Vine copula examples in Stan

Would you be able to write up a C-vine example with 3 marginals in Stan?

2 Likes

Yes, I think I will.

1 Like

I’ve attached some files (you can save to a folder and just adjust the working directory in the file that starts with “S_”) to compare a few different ways of fitting multivariate normals in Stan: 1) Stan’s multi_normal_cholesky, 2) an individual regression approach I’ve discussed on the forums previously, 3) a partial correlation approach that uses multi_normal, and 4) the C-vine copula approach (which is also copied below and borrows from your copula code).

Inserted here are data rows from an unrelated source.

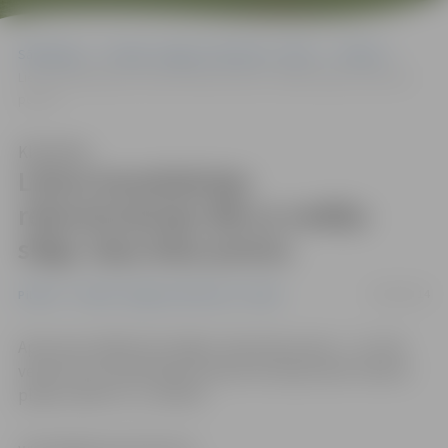
Sākumlapa
Portāla “Jelgavas Vēstnesis” arhīvs
Pilsētā
Lietus kanalizācijas rekonstrukcijas dēļ uz nedēļu slēgs Jāņa ielas
posmu
Klausīties
Lietus kanalizācijas
rekonstrukcijas dēļ uz nedēļu
slēgs Jāņa ielas posmu
30/09/2014
Pilsētā
Portāla “Jelgavas Vēstnesis” arhīvs
Aptuveni nedēļu būs slēgts Jāņa ielas posms – tur tiks
veikti lietus kanalizācijas rekonstrukcijas darbi. Darbus
plānots sākt rīt, 1. oktobrī.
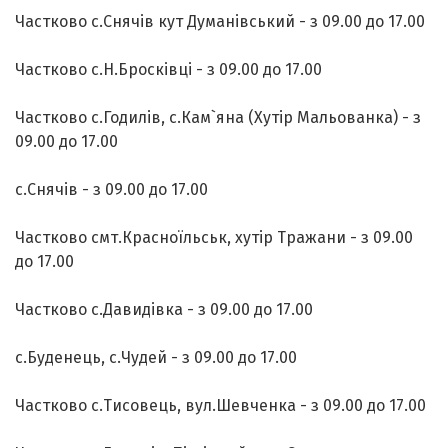
Частково с.Снячів кут Думанівський - з 09.00 до 17.00
Частково с.Н.Бросківці - з 09.00 до 17.00
Частково с.Годилів, с.Кам`яна (Хутір Мальованка) - з
09.00 до 17.00
с.Снячів - з 09.00 до 17.00
Частково смт.Красноїльськ, хутір Тражани - з 09.00
до 17.00
Частково с.Давидівка - з 09.00 до 17.00
с.Буденець, с.Чудей - з 09.00 до 17.00
Частково с.Тисовець, вул.Шевченка - з 09.00 до 17.00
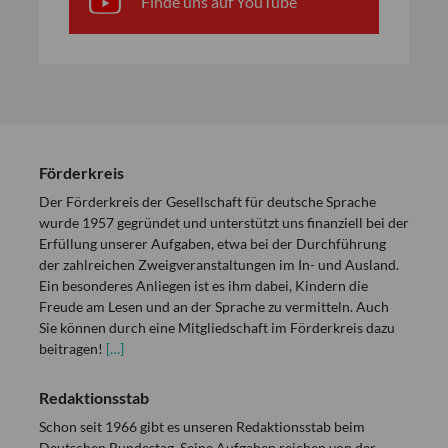
Finde uns auf YouTube
Förderkreis
Der Förderkreis der Gesellschaft für deutsche Sprache
wurde 1957 gegründet und unterstützt uns finanziell bei der
Erfüllung unserer Aufgaben, etwa bei der Durchführung
der zahlreichen Zweigveranstaltungen im In- und Ausland.
Ein besonderes Anliegen ist es ihm dabei, Kindern die
Freude am Lesen und an der Sprache zu vermitteln. Auch
Sie können durch eine Mitgliedschaft im Förderkreis dazu
beitragen!
[…]
Redaktionsstab
Schon seit 1966 gibt es unseren Redaktionsstab beim
Deutschen Bundestag. Seine Aufgaben reichen von der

The true correlation matrix is set up so that the partial correlation of variables 2 and 3 given variable 1 is zero.

I’m using slightly different priors, so they aren’t exactly comparable, but they all give more-or-less the same results. The individual regressions approach is the fastest (chains run around 0.5s or so on my machine with my settings) and results in the highest effective samples. I directly calculated the covariance matrix, instead of inverting a matrix which probably works better when you get more complicated. The vine approach is the second fastest (chains running around 1.5-2s). The multinormal cholesky chains take around 5-10s and the partial correlation version around 20s (I did this one since the output is comparable to the Cvine and the difference in the run-time reflects the slowdown as a result of using the multi-normal instead of the bivariate).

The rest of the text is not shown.